Pino Strabioli racconta, in un modo, frammentato e comico, fra pettegolezzo e celebrazione, le case, il vestiario, i modi insoliti di Wilcock, le sue spietatezze, le sue tenerezze, l’amore patito ed esaltato per i ragazzi, fino alla morte e al funerale degni dei suoi più estranianti racconti. Ma soprattutto traveste il tutto con un immaginario e un fantastico che vengono dall’opera di Wilcock e che mettono in rilievo, anche nei momenti più tragici, un continuo sberleffo del mondo e dell’umano.

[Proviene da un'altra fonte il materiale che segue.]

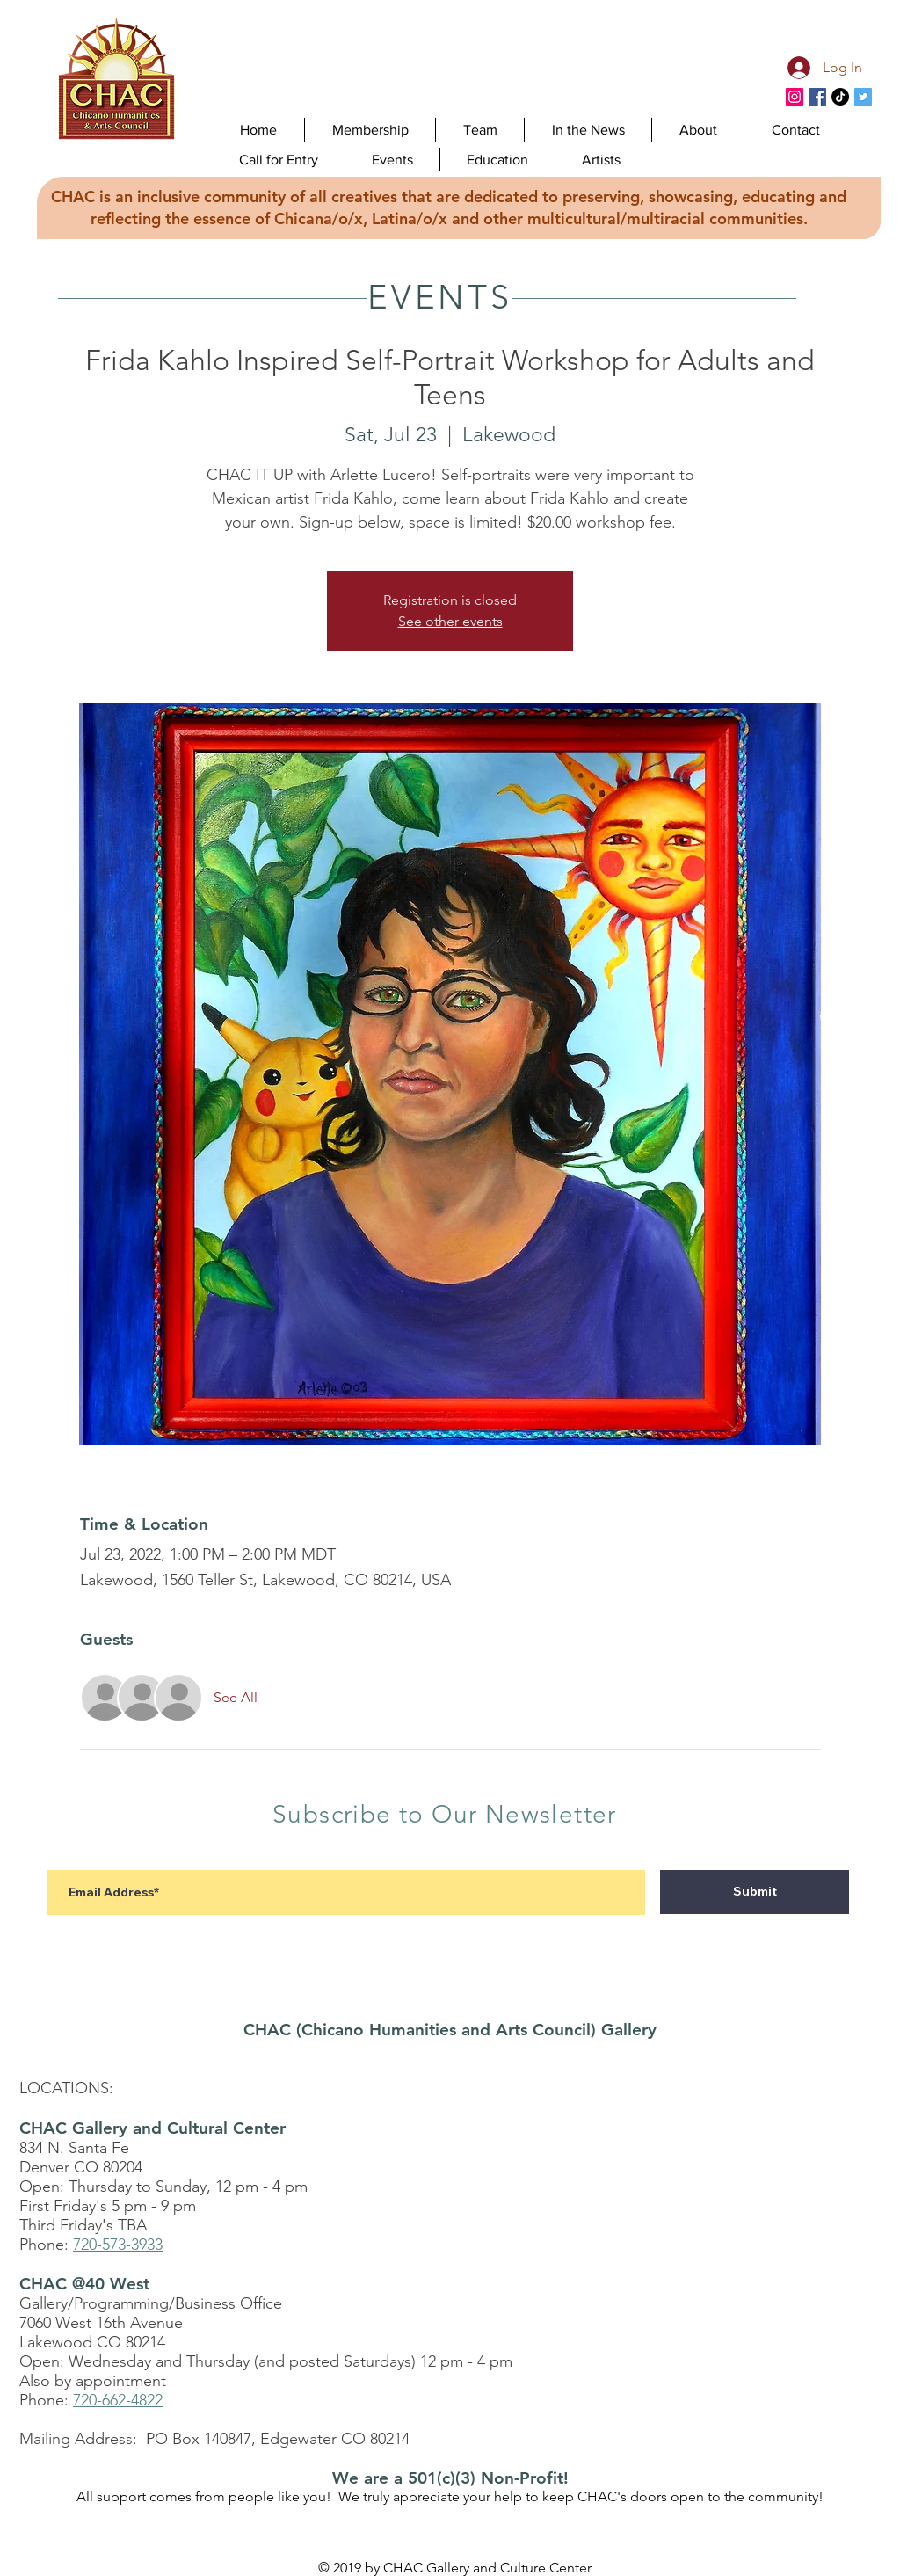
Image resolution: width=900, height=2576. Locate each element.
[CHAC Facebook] (817, 97)
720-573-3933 (118, 2244)
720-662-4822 (118, 2400)
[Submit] (754, 1892)
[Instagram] (794, 97)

Un’altra voce, quella di Alberto Melone, si mescola e si alterna reinventando, anche travisando, le vicende di tante creature chiuse fra genio e imbecillità, fra maschera e verità, che sono al centro del teatro, della poesia, della narrativa di Wilcock. Altra protagonista dello spettacolo la musica composta ed eseguita alla fisarmonica da Marcello Fiorini.
Pino Strabioli, dopo “Concerto per Sandro Penna”, torna ad occuparsi di poesia e lo fa ancora con la complicità di Elio Pecora che ha scritto per lui questo omaggio al poeta, scrittore argentino Joan Rodolfo Wilcock che ha vissuto in Italia gran parte della sua esistenza.

Lo spettacolo "J.R. Wilcock: un monologo con figure e musica" andrà in scena domani sera alle 21.30 all'interno del Festival "I Solisti del Teatro",  presso i Giardini della Filarmonica Romana, in via Flaminia 118 Roma.